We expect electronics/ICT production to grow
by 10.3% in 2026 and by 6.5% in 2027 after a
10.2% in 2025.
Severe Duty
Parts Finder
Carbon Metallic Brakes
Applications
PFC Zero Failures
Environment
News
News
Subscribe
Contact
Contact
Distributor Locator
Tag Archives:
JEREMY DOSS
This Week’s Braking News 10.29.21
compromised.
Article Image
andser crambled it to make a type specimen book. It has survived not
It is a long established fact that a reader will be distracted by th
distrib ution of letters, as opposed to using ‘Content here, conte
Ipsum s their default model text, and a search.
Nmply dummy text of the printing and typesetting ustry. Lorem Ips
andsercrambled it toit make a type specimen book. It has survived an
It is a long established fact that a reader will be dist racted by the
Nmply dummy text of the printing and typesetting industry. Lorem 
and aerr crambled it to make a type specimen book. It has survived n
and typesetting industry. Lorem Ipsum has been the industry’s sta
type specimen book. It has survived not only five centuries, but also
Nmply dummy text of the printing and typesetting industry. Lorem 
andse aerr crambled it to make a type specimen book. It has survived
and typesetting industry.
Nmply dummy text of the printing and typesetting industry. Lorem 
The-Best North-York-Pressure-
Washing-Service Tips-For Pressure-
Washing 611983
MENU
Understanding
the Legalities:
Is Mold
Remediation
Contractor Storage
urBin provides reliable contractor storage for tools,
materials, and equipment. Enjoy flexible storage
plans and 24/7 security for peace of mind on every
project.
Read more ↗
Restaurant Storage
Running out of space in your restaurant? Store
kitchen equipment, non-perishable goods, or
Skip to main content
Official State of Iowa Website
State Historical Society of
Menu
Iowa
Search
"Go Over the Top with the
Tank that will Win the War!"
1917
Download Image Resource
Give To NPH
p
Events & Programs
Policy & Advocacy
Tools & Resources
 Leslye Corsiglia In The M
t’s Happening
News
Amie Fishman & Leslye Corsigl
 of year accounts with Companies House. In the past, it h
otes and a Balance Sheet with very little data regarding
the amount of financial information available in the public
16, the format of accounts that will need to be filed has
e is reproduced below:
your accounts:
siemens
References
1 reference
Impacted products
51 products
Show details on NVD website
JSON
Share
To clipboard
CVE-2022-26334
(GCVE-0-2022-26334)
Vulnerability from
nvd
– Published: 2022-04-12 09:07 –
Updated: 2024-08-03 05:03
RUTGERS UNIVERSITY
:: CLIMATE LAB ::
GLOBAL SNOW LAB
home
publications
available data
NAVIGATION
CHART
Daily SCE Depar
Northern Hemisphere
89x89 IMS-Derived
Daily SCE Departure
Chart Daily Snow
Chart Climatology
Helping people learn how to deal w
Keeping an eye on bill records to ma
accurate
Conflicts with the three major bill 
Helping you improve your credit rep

** Directions for this task **
Copy out the lines above exactly, beginning at the one that contains "Carbon Metallic Brakes" and ending at the one that contains "Amie Fishman & Leslye Corsigl".

** Exercise answer **
Carbon Metallic Brakes
Applications
PFC Zero Failures
Environment
News
News
Subscribe
Contact
Contact
Distributor Locator
Tag Archives:
JEREMY DOSS
This Week’s Braking News 10.29.21
compromised.
Article Image
andser crambled it to make a type specimen book. It has survived not
It is a long established fact that a reader will be distracted by th
distrib ution of letters, as opposed to using ‘Content here, conte
Ipsum s their default model text, and a search.
Nmply dummy text of the printing and typesetting ustry. Lorem Ips
andsercrambled it toit make a type specimen book. It has survived an
It is a long established fact that a reader will be dist racted by the
Nmply dummy text of the printing and typesetting industry. Lorem 
and aerr crambled it to make a type specimen book. It has survived n
and typesetting industry. Lorem Ipsum has been the industry’s sta
type specimen book. It has survived not only five centuries, but also
Nmply dummy text of the printing and typesetting industry. Lorem 
andse aerr crambled it to make a type specimen book. It has survived
and typesetting industry.
Nmply dummy text of the printing and typesetting industry. Lorem 
The-Best North-York-Pressure-
Washing-Service Tips-For Pressure-
Washing 611983
MENU
Understanding
the Legalities:
Is Mold
Remediation
Contractor Storage
urBin provides reliable contractor storage for tools,
materials, and equipment. Enjoy flexible storage
plans and 24/7 security for peace of mind on every
project.
Read more ↗
Restaurant Storage
Running out of space in your restaurant? Store
kitchen equipment, non-perishable goods, or
Skip to main content
Official State of Iowa Website
State Historical Society of
Menu
Iowa
Search
"Go Over the Top with the
Tank that will Win the War!"
1917
Download Image Resource
Give To NPH
p
Events & Programs
Policy & Advocacy
Tools & Resources
 Leslye Corsiglia In The M
t’s Happening
News
Amie Fishman & Leslye Corsigl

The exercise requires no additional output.